The 2006 AAN guidelines identified the need for evidence of efficacy of novel antipsychotics without dopamine antagonistic effects.[14] Pimavanserin acts as an inverse agonist on 5-HT2A receptors and has no significant effect on dopaminergic, muscarinic, histaminic, or adrenergic receptors.[29,30] Clinical studies have demonstrated both safety and efficacy without worsening of motor function. A 28-day randomized, placebo-controlled, double-blind, phase II trial with a 4-week follow-up period found no statistically significant difference in motor function based on the Unified Parkinson's Disease Rating Scale. Efficacy, as evaluated with the Scale for the Assessment of Positive Symptoms (SAPS), showed statistically significant improvement in the global rating of both hallucinations and delusions. Trends were seen in other areas of the SAPS. No significant differences with regard to adverse events were seen between the placebo and pimavanserin groups.[29]

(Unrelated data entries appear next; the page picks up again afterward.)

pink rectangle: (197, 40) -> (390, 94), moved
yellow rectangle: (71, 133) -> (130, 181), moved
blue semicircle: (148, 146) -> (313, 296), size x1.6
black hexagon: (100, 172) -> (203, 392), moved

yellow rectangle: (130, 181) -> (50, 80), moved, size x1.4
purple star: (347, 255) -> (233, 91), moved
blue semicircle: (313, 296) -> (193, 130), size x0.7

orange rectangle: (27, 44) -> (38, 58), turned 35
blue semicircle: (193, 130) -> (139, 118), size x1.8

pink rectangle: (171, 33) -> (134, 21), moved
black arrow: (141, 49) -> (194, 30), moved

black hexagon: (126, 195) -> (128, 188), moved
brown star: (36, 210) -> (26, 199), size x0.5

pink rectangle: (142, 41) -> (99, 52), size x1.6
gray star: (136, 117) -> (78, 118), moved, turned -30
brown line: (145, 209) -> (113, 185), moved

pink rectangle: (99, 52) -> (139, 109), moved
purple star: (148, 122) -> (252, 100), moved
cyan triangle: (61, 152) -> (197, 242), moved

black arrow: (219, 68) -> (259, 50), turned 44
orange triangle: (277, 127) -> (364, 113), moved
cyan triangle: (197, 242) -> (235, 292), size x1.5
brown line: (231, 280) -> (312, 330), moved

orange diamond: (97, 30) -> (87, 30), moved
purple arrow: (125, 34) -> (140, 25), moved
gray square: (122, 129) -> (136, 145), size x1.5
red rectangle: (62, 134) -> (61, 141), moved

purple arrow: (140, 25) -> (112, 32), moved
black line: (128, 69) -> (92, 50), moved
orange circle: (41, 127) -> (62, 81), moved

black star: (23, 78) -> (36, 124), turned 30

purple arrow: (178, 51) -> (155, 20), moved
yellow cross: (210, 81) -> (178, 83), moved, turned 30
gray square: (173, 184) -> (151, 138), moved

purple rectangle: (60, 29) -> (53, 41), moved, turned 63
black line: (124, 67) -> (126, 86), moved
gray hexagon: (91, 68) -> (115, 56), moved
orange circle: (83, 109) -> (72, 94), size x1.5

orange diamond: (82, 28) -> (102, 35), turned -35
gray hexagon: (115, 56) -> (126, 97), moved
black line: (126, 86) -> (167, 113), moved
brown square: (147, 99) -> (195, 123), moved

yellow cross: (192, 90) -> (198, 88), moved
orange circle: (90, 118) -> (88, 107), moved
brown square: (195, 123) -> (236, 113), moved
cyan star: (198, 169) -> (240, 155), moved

A 6-week randomized, placebo-controlled, phase III trial of 199 patients had similar results, with no evidence of treatment-related impairment of motor function between the placebo and pimavanserin groups. The study reached its primary endpoint of antipsychotic benefit for pimavanserin compared with placebo, which was assessed by a PD-adapted SAPS (SAPS-PD). There was a comparative mean decrease of 3.06 on the SAPSPD scale for pimavanserin versus placebo (P = .001) and an overall decrease of 37% from baseline.[31] A validation study for the SAPS-PD scale found that a reduction of 2.33 is considered clinically significant based on a one-point improvement on the Clinical Global Impression–Improvement scale, a seven-point, clinician-driven assessment of a patient's overall mental illness.[32] These results demonstrate that pimavanserin may have significant benefit in clinical practice. Pimavanserin was generally well tolerated, although 10 pimavanserin-treated patients discontinued treatment because of an adverse event (four of which were due to psychosis) versus two discontinuations for adverse events in the placebo group.[31] A meta-analysis of four randomized, controlled trials of pimavanserin—including the two mentioned above and two unpublished studies—concluded that pimavanserin is beneficial for the treatment of PDP and has good tolerability.[9] Pimavanserin has not been studied in any head-to-head trials with clozapine or quetiapine.

Based on the promising results of the phase II and phase III trials, the FDA approved pimavanserin (Nuplazid) on April 29, 2016, as the first drug indicated to treat hallucinations and delusions associated with PDP.[33] Nuplazid, which is available as 17-mg tablets, has a recommended dosage of 34 mg taken orally once daily, with no titration needed; it may be taken with or without food. As with other antipsychotics, pimavanserin carries a black box warning regarding increased mortality in elderly patients with dementia-related psychosis. No study has directly linked pimavanserin to this risk, but the FDA considers the risk a class effect. Pimavanserin can cause QT interval prolongation and is metabolized by the CYP3A4 enzyme, so caution should be exercised. If a strong CYP3A4 inhibitor is used, the dosage should be reduced to 17 mg per day. Pimavanserin is not recommended in patients with hepatic impairment or severe renal impairment (creatinine clearance <30 mL/min).[34] See Table 3 for a summary of pimavanserin in the treatment of PDP.

The high cost of pimavanserin will likely limit prescribing, and as with many name-brand products currently on the market, the manufacturer is currently offering a program to assist patients with the insuranceapproval process.[35,36] Because of the safety, efficacy, and lack of motor worsening seen in clinical trials, pimavanserin shows promise; however, with no head-to-head trial data available, it is difficult to ascertain this agent's exact fit in current therapy.